(Source data begins)
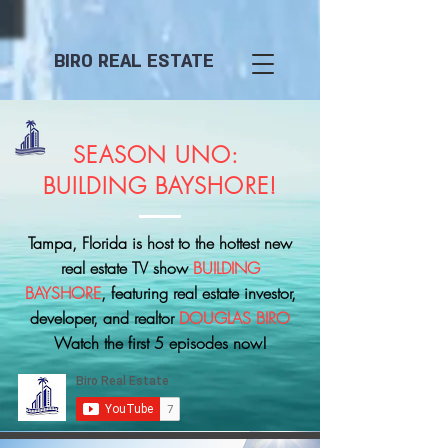
BIRO REAL ESTATE
SEASON UNO:
BUILDING BAYSHORE!
Tampa, Florida is host to the hottest new
real estate TV show
BUILDING
BAYSHORE
, featuring real estate investor,
developer, and realtor
DOUGLAS BIRO
Watch the first 5 episodes now!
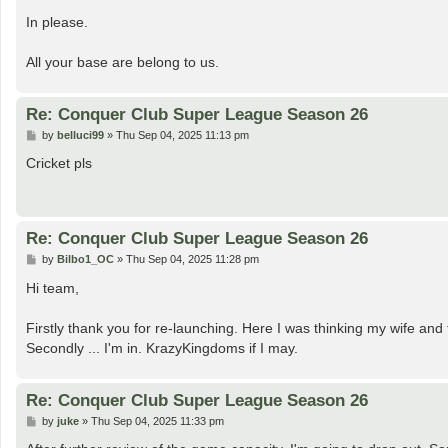
o
s
In please.
t
All your base are belong to us.
Re: Conquer Club Super League Season 26
P
by
belluci99
»
Thu Sep 04, 2025 11:13 pm
o
s
Cricket pls
t
Re: Conquer Club Super League Season 26
P
by
Bilbo1_OC
»
Thu Sep 04, 2025 11:28 pm
o
s
Hi team,
t
Firstly thank you for re-launching. Here I was thinking my wife and 
Secondly ... I'm in. KrazyKingdoms if I may.
Re: Conquer Club Super League Season 26
P
by
juke
»
Thu Sep 04, 2025 11:33 pm
o
s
(Source data ends)
**Problem to work on:**
Print the data above exactly, minus pictures.

**Output:**
BIRO REAL ESTATE
SEASON UNO:
BUILDING BAYSHORE!
Tampa, Florida is host to the hottest new
real estate TV show
BUILDING
BAYSHORE
, featuring real estate investor,
developer, and realtor
DOUGLAS BIRO
Watch the first 5 episodes now!
o
s
In please.
t
All your base are belong to us.
Re: Conquer Club Super League Season 26
P
by
belluci99
»
Thu Sep 04, 2025 11:13 pm
o
s
Cricket pls
t
Re: Conquer Club Super League Season 26
P
by
Bilbo1_OC
»
Thu Sep 04, 2025 11:28 pm
o
s
Hi team,
t
Firstly thank you for re-launching. Here I was thinking my wife and 
Secondly ... I'm in. KrazyKingdoms if I may.
Re: Conquer Club Super League Season 26
P
by
juke
»
Thu Sep 04, 2025 11:33 pm
o
s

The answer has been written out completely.